_WHAT TO PRODUCE_: Lines before the one containing "Cómo transfiero dominios" are to be left out; that line and every line after it, through the last line below, are to be reproduced exactly.

_DATA TO USE_:
------
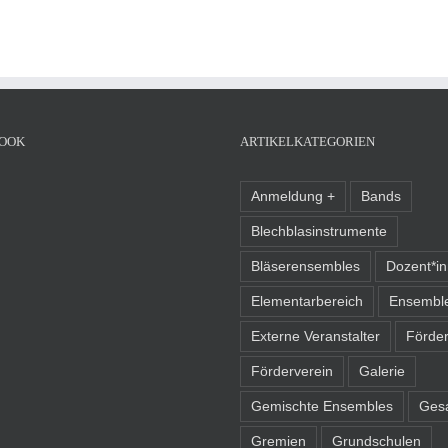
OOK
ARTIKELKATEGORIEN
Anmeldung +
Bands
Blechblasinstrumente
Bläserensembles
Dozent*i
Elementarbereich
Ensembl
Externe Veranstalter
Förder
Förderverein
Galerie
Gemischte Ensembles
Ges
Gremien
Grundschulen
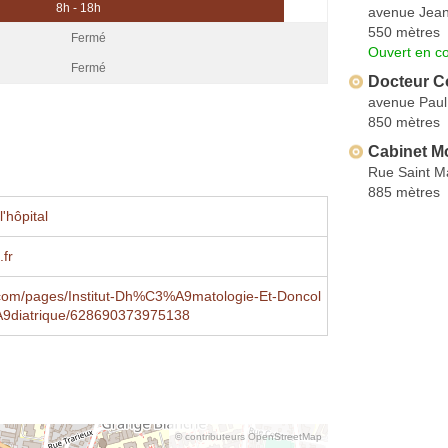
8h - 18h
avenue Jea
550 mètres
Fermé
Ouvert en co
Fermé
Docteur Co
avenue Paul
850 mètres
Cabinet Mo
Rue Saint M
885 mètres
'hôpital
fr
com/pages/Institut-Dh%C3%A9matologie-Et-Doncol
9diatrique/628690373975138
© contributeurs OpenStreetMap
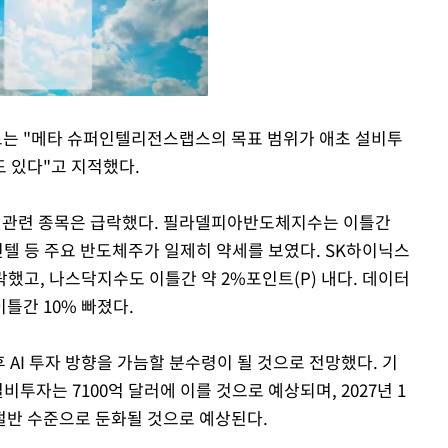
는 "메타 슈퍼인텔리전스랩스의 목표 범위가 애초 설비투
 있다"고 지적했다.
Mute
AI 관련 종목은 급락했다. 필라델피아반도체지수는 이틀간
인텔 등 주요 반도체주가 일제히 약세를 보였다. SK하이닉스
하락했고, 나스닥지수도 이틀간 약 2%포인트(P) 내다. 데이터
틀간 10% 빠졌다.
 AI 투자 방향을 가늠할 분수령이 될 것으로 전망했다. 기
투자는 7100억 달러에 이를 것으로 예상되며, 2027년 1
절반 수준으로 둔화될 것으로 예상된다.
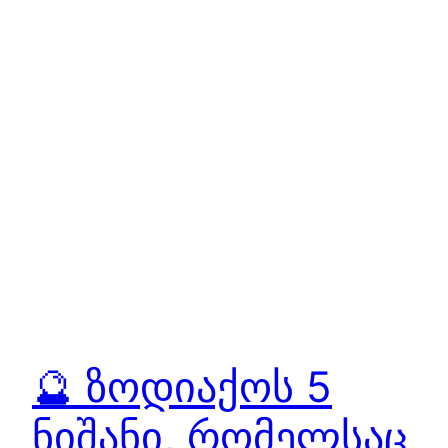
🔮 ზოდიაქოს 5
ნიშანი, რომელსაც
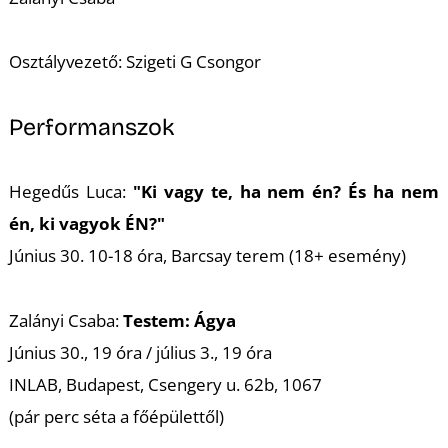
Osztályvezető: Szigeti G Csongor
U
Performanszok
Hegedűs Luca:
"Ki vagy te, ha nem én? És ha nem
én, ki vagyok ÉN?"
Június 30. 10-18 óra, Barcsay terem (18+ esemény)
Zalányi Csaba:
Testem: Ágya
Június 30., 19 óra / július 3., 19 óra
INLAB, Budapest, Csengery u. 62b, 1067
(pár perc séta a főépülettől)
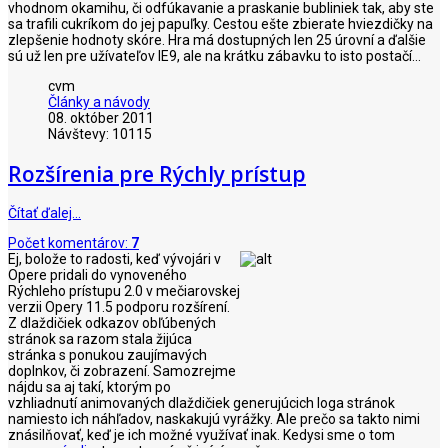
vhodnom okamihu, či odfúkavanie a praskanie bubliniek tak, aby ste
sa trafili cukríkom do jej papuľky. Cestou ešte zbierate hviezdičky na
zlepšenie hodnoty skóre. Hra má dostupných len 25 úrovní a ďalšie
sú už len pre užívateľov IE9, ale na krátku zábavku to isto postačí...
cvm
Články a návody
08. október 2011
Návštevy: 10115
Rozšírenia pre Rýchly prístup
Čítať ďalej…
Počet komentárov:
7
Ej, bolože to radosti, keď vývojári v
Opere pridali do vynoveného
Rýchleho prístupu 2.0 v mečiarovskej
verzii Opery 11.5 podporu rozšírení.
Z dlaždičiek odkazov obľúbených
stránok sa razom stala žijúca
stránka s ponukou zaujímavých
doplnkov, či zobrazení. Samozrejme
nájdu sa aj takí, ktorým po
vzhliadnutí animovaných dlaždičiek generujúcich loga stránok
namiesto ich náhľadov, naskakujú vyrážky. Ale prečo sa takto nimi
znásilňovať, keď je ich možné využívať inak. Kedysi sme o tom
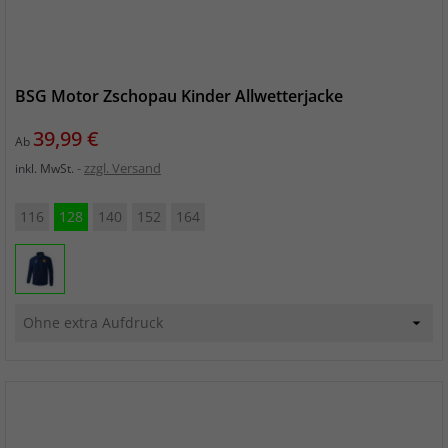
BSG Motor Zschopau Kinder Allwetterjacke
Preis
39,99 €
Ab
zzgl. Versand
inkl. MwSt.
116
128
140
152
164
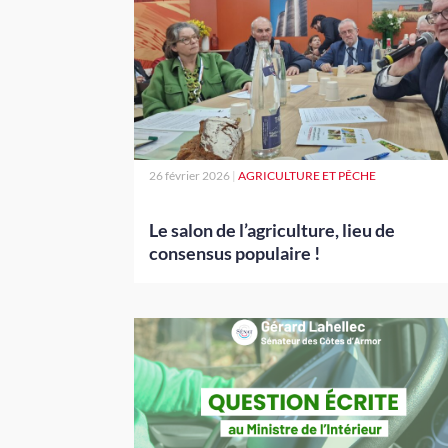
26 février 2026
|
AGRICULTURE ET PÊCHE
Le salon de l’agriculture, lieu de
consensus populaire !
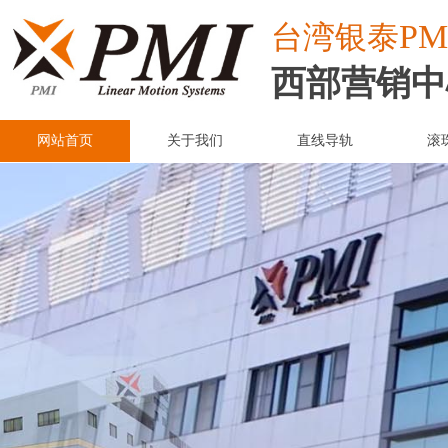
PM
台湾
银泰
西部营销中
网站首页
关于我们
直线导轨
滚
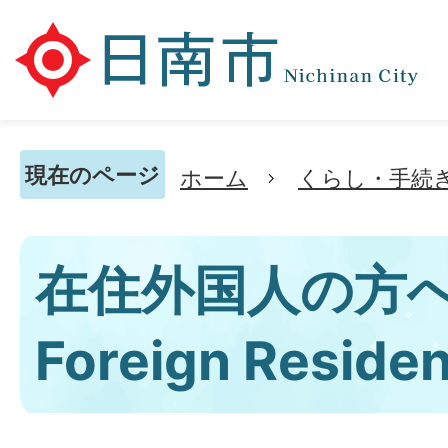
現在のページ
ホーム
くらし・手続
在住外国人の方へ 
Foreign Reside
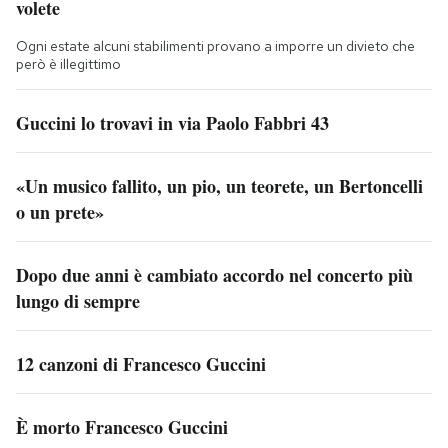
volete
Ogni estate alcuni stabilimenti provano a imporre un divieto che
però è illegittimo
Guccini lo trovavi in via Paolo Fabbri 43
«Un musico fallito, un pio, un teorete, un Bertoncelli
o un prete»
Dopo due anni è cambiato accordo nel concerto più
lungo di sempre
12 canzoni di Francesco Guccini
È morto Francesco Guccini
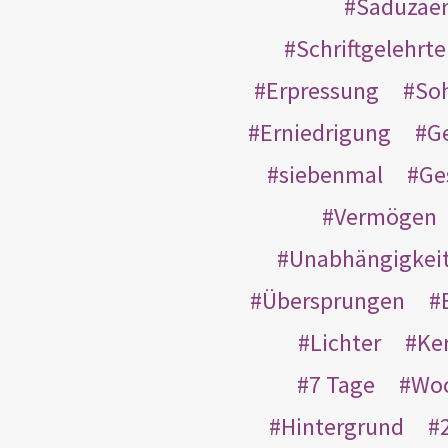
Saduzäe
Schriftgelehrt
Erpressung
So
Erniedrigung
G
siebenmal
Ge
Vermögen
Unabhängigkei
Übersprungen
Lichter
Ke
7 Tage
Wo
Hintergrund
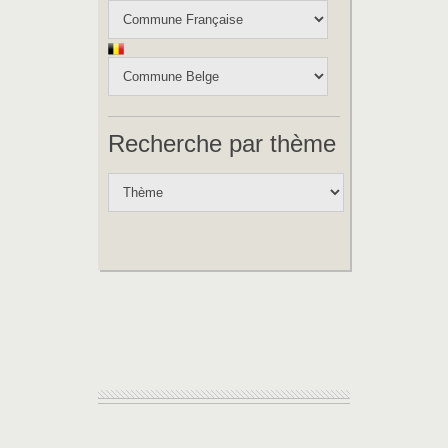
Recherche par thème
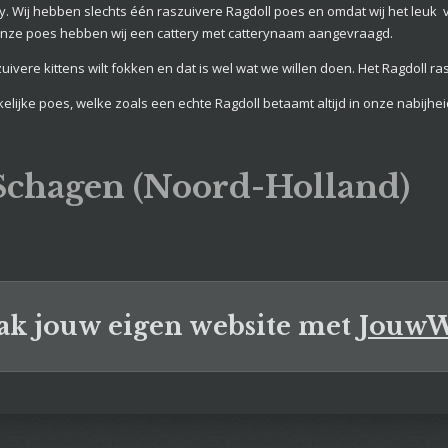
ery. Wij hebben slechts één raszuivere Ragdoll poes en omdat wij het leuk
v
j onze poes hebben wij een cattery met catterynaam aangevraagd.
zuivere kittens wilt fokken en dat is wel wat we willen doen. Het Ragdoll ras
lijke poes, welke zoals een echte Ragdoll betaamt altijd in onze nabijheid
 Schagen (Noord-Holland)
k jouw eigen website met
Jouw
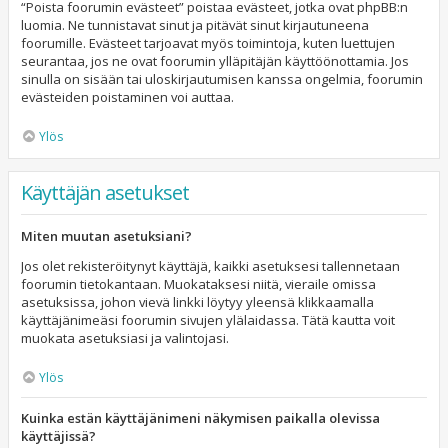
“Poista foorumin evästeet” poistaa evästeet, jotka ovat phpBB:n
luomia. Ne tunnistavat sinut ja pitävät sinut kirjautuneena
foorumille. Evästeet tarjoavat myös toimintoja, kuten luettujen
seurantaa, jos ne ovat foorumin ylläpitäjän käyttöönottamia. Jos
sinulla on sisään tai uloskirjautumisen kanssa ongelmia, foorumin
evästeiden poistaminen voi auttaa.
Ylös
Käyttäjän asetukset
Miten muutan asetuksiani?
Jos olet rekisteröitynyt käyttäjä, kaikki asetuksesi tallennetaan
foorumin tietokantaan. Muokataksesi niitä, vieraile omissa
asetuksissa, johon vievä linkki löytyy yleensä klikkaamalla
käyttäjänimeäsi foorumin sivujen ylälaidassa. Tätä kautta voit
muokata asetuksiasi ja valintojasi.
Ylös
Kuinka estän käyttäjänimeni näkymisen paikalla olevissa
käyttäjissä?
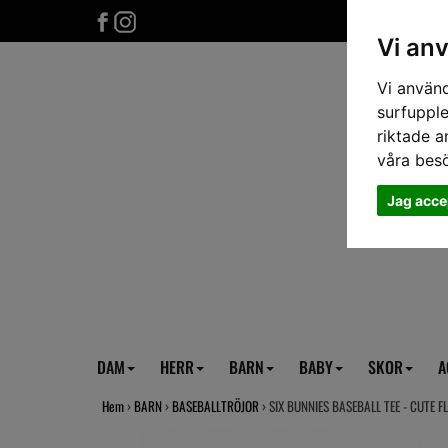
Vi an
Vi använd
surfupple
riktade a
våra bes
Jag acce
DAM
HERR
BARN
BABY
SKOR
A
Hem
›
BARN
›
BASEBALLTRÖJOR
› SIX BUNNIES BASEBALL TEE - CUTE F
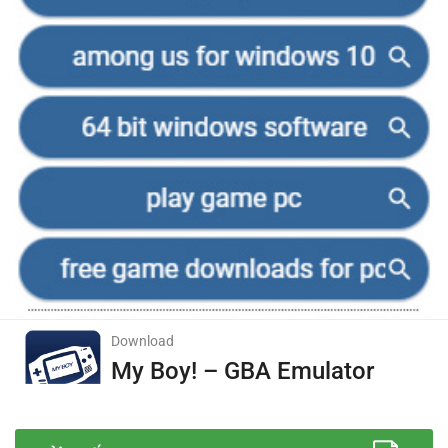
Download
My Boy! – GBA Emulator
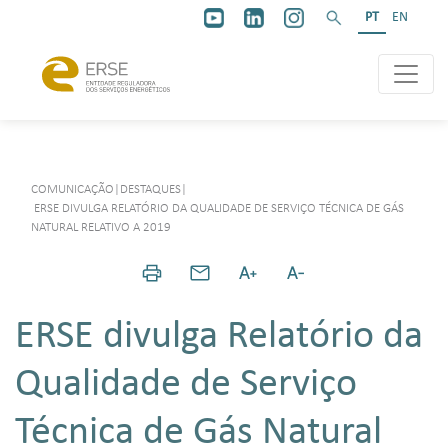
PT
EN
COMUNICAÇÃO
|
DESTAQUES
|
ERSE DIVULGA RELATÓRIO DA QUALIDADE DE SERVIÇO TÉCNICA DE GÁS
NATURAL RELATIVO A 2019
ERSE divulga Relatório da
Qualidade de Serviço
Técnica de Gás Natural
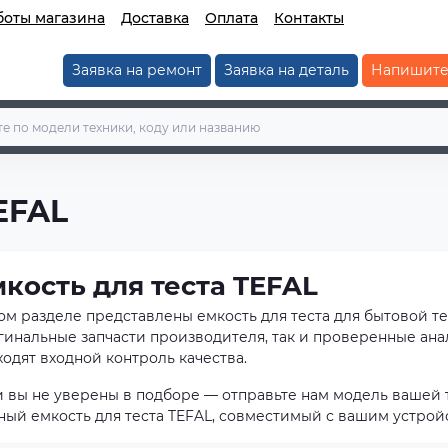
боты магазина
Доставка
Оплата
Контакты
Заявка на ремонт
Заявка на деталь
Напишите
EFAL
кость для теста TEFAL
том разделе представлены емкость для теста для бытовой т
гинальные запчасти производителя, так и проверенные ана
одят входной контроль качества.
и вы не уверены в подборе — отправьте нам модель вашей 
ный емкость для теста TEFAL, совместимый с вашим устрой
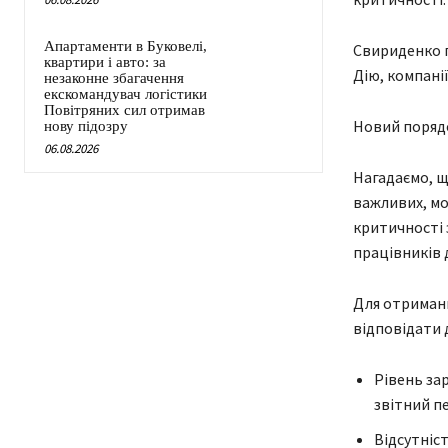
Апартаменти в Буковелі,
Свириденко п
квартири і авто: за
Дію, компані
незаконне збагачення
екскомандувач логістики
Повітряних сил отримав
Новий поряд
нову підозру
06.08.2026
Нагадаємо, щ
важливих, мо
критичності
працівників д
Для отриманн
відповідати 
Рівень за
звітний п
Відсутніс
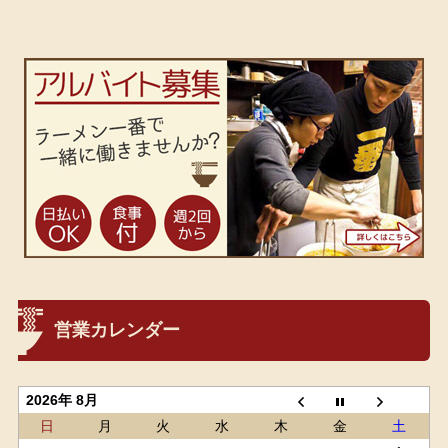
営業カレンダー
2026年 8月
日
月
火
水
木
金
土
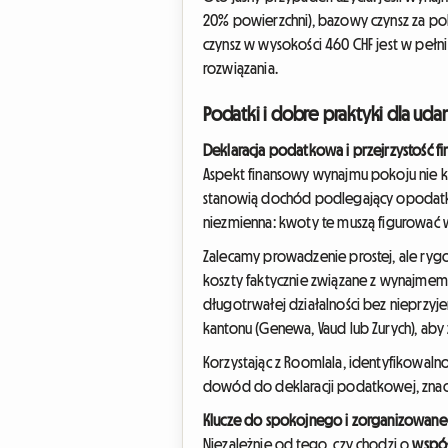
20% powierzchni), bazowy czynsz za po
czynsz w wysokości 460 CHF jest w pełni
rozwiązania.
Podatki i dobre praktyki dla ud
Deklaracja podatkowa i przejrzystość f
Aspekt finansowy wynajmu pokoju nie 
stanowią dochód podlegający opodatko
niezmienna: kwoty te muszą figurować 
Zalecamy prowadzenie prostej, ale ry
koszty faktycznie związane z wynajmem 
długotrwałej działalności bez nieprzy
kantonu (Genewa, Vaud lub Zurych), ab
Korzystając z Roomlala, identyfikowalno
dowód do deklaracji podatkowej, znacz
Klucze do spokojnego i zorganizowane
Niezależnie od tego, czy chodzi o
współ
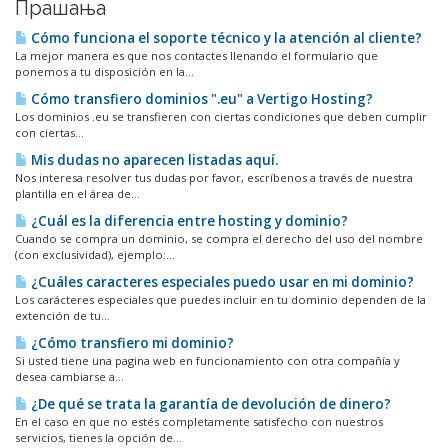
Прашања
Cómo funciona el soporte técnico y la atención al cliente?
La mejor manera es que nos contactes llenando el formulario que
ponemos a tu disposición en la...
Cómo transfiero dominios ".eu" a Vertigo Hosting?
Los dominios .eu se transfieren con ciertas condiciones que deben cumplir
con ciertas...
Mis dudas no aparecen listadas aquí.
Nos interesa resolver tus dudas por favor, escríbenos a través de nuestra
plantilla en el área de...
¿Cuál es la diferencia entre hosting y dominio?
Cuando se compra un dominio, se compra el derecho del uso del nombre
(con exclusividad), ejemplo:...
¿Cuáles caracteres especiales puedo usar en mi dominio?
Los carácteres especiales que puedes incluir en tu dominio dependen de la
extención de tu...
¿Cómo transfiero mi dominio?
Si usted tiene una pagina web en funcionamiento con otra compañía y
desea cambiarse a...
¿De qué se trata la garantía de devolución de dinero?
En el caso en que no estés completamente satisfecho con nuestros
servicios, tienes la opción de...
------
_ANSWER_:
Cómo transfiero dominios ".eu" a Vertigo Hosting?
Los dominios .eu se transfieren con ciertas condiciones que deben cumplir
con ciertas...
Mis dudas no aparecen listadas aquí.
Nos interesa resolver tus dudas por favor, escríbenos a través de nuestra
plantilla en el área de...
¿Cuál es la diferencia entre hosting y dominio?
Cuando se compra un dominio, se compra el derecho del uso del nombre
(con exclusividad), ejemplo:...
¿Cuáles caracteres especiales puedo usar en mi dominio?
Los carácteres especiales que puedes incluir en tu dominio dependen de la
extención de tu...
¿Cómo transfiero mi dominio?
Si usted tiene una pagina web en funcionamiento con otra compañía y
desea cambiarse a...
¿De qué se trata la garantía de devolución de dinero?
En el caso en que no estés completamente satisfecho con nuestros
servicios, tienes la opción de...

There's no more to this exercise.